By Dave MichaelsJustin Scheck and Shane Shifflett

Updated Nov. 15, 2018 5:08 p.m. ET

Securities regulators are investigating a company's $50 million cryptocurrency sale, an executive with the firm said, and people familiar with the probe said it includes looking at whether a prominent bitcoin entrepreneur broke the law by getting involved with the company's fundraising.

The entrepreneur, Erik Voorhees, is chief executive of ShapeShift AG, a digital-asset exchange that suspected criminals have used to launder millions of dollars in allegedly ill-gotten gains, The Wall Street Journal reported earlier this year. Law-enforcement officials in the U.S. and abroad have looked at ShapeShift's role in processing assets in several criminal cases, people involved in those investigations told the Journal.

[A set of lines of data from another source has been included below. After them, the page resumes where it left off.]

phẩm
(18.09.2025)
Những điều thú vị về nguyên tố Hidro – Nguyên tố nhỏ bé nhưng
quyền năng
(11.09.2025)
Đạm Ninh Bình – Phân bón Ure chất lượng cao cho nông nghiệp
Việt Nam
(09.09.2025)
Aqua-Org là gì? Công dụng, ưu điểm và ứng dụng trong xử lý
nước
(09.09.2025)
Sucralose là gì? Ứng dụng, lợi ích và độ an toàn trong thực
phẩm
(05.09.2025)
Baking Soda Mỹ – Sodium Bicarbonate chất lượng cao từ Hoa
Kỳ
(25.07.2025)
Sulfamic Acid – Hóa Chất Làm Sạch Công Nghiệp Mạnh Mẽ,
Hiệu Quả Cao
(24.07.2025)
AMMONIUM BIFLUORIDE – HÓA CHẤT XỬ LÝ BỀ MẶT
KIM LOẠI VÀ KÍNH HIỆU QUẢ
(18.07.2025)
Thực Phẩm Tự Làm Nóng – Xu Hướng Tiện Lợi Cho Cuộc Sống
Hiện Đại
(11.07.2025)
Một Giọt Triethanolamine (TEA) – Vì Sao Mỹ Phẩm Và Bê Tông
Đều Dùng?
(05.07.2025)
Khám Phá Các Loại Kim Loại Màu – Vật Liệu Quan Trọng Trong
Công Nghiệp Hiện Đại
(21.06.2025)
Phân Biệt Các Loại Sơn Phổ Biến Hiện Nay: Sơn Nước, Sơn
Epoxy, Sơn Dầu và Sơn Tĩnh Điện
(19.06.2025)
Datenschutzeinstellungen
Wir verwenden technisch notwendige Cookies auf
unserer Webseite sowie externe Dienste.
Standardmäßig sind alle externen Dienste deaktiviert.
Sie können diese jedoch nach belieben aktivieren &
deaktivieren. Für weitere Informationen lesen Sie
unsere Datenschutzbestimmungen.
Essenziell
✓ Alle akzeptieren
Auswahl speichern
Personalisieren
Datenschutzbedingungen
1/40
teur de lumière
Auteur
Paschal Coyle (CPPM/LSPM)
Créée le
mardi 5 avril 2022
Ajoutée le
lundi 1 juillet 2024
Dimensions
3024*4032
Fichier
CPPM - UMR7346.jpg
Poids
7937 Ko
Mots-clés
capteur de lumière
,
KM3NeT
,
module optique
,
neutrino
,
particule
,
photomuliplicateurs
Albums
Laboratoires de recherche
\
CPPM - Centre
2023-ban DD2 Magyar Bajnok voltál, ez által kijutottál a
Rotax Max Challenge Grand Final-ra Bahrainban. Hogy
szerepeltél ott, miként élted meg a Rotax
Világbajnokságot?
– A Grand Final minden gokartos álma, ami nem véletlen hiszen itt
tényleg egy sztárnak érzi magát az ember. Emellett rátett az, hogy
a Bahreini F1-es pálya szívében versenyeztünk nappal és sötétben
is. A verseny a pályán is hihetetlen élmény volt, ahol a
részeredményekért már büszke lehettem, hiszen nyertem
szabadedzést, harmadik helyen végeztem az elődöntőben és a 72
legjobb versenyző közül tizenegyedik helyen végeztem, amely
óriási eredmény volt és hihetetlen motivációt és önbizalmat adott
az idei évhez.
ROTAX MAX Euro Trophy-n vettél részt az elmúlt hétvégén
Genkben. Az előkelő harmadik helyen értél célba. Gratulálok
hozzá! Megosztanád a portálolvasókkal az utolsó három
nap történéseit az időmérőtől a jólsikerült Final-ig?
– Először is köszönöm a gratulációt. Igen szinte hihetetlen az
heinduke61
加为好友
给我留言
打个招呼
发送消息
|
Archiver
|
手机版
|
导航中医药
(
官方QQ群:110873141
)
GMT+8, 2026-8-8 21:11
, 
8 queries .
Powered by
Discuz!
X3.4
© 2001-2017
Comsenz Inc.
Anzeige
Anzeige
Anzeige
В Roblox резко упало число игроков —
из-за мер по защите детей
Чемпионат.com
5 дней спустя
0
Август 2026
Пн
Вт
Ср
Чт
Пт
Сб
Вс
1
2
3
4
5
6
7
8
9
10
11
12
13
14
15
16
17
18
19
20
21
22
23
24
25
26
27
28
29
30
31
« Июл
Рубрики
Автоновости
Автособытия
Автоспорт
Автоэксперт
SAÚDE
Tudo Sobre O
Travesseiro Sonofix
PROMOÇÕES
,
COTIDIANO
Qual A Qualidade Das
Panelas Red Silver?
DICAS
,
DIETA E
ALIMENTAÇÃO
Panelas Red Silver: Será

Now, the Securities and Exchange Commission is probing another company that has been affiliated with Mr. Voorhees, Salt Lending Holdings Inc. The company, which loans money to people using their cryptocurrency as collateral, received a subpoena from the SEC in February seeking records related to a $50 million digital-token sale it held last year, the people familiar with the matter said.

Among other issues, regulators are looking at whether Salt's token sale should have been registered with the SEC as a securities offering; how Salt insiders received tokens; how token proceeds were used; and whether raising money while Mr. Voorhees served on Salt's board violated a 2014 SEC settlement that banned Mr. Voorhees from such fundraising, according to the people familiar with the probe. An SEC spokesman declined to comment.

The Salt probe comes amid a wave of SEC investigations into cryptocurrency companies. Regulators say many of the deals violate investor-protection laws because they don't provide buyers with required financial information and risk disclosures.

Mr. Voorhees is a critic of regulation who referred to government-backed currencies as "scams" in a recent interview posted on the YouTube channel NBTV. In an interview with the Journal last summer he said "this whole narrative that the government is out to protect people is total bullshit."

He has said exchanges such as ShapeShift, don't have to follow federal laws requiring financial companies to know who their clients are and to file suspicious-activity reports with the government when potential money laundering is discovered. The U.S. Treasury Department says such exchanges must follow anti-money laundering rules, though the law in the area remains largely untested.